I've decided that this week I'm going to participate in Mama's Losin' It's Writer's Workshop. I've been really wanting to for a while since I feel like my blog is lacking something and I know I've been really neglecting it over the last two weeks. We'll blame it on a nasty chest & head cold (that is kicking my butt) and just being busy (being a mommy of two little ones can be tricky ;) ). I'm attempting to make up for it by participating in this really cool weekly post helping workshop.
She had all kinds of good questions or sentences to complete and maybe if I feel overly ambitious over the rest of this week, then I'll do each one. But for now I just picked one and it was very thought provoking. I always love having things that require me to think, especially on my blog. I think it gives everybody a different insight into what makes me, well, me!
If you could do it over again...
If I could do it over again, I think I'd change a few things, but I still keep in mind that if I hadn't made the decisions that I did and experienced what I did, I wouldn't be where I'm at today. With two beautiful kids and an amazing husband, whom I'm absolutely crazy about, I wouldn't want to change that outcome. But if I could still get the same end result (which I doubt, but if I could) there would definitely be some things I've chosen to do that I'd change. Not to mention more trivial things.
I would change how wishy-washy I was while I was first dating my Hubby, I would have realized sooner how much I love(d) him and that he was really what I wanted.
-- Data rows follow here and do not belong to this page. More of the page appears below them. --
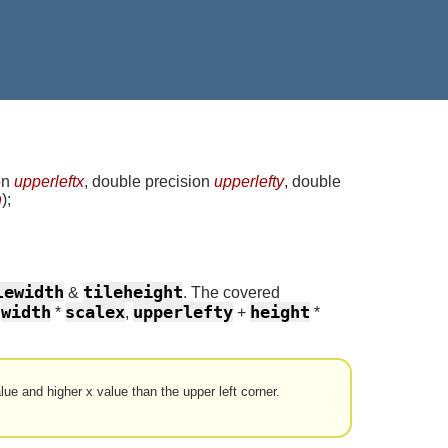
on
upperleftx
, double precision
upperlefty
, double
n
)
;
lewidth
tileheight
&
. The covered
width
scalex
upperlefty
height
+
*
,
+
*
alue and higher x value than the upper left corner.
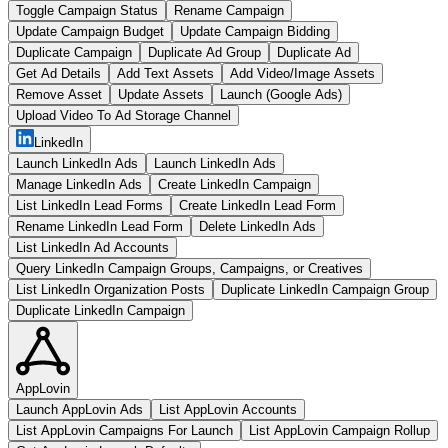
Toggle Campaign Status
Rename Campaign
Update Campaign Budget
Update Campaign Bidding
Duplicate Campaign
Duplicate Ad Group
Duplicate Ad
Get Ad Details
Add Text Assets
Add Video/Image Assets
Remove Asset
Update Assets
Launch (Google Ads)
Upload Video To Ad Storage Channel
LinkedIn
Launch LinkedIn Ads
Launch LinkedIn Ads
Manage LinkedIn Ads
Create LinkedIn Campaign
List LinkedIn Lead Forms
Create LinkedIn Lead Form
Rename LinkedIn Lead Form
Delete LinkedIn Ads
List LinkedIn Ad Accounts
Query LinkedIn Campaign Groups, Campaigns, or Creatives
List LinkedIn Organization Posts
Duplicate LinkedIn Campaign Group
Duplicate LinkedIn Campaign
AppLovin
Launch AppLovin Ads
List AppLovin Accounts
List AppLovin Campaigns For Launch
List AppLovin Campaign Rollup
He's a really good guy, but I had some strange notions about what sort of a guy I wanted and I didn't want to let that go. You know all the superficial things: skinny, athletic, funny, couldn't be short or overweight. So stupid now I look back, but at the time it seemed so important to me. Maybe we would have gotten married sooner and had more time as newlyweds vs getting married with four days to go to his deployment, then spending the first year apart. But I would never change that I married him and if getting to be with him meant doing that first year over again I would do it.
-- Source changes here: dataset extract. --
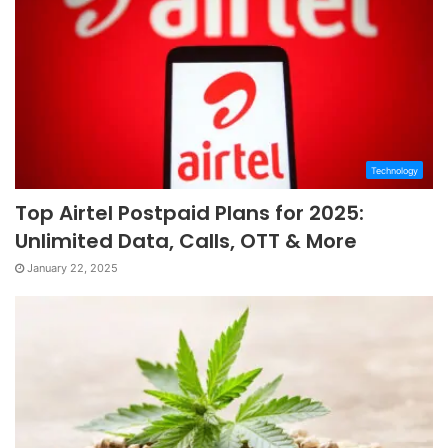
Technology
Top Airtel Postpaid Plans for 2025:
Unlimited Data, Calls, OTT & More
January 22, 2025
I would not put off college and truly make it a priority. I'd have gotten good grades and not ditched most of my classes one entire semester, which resulted in 3 Ds and several no grades due to lack of attendance. What a waste of money! I hope that I can stress the importance of college to my kids as they get older and that they apply for scholarships & grants to go. Its harder now that I have two kids that are so little to go back to school. I'll manage, because its something I really want, but it would have been so much easier before our kids were born.
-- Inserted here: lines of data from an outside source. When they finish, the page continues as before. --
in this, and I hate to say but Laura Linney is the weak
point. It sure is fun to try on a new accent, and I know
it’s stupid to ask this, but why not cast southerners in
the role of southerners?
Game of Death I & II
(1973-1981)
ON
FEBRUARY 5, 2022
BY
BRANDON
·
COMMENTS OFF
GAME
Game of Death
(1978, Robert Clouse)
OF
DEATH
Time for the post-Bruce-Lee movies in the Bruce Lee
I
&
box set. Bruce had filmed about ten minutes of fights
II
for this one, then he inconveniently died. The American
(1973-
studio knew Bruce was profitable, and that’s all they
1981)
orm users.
I would have saved more money, so that my family & I could go on more trips. I'll admit to be jealous of my friends who this year alone have gone to NYC, Disneyland, and Hawaii! Not mention that they took their little boy! I wish I had that kind of money, but every time we attempt to save money there is a new medical bill that needs to be taken care of and I'm not even wanting to think what new ones are coming over the next 9 months or so. Yikes! Maybe this next year it will be our turn to take our kids somewhere fun for a vacation like that.
I would have taken more pictures of both my kids as babies. I would have forked out the money to do nice portraits of them as tiny babies. But money was tight after each of them were born and so I couldn't find the money or the strong drive to get it done. I always talked about it, but it never happened. Now, when my son is 2 and my daughter 1, I wish that I had and its too late to go back. But I will be getting them done soon, I'm going to make it a priority!
So, a few things I would go back and change, but overall my life is good where it's at and to change the past would enevitably change my present & future. I hope that this was an interesting read for you and that you might go and check out Mama's Losin' It's Writer's Workshop. Give it a try and see what fun new things you can talk about!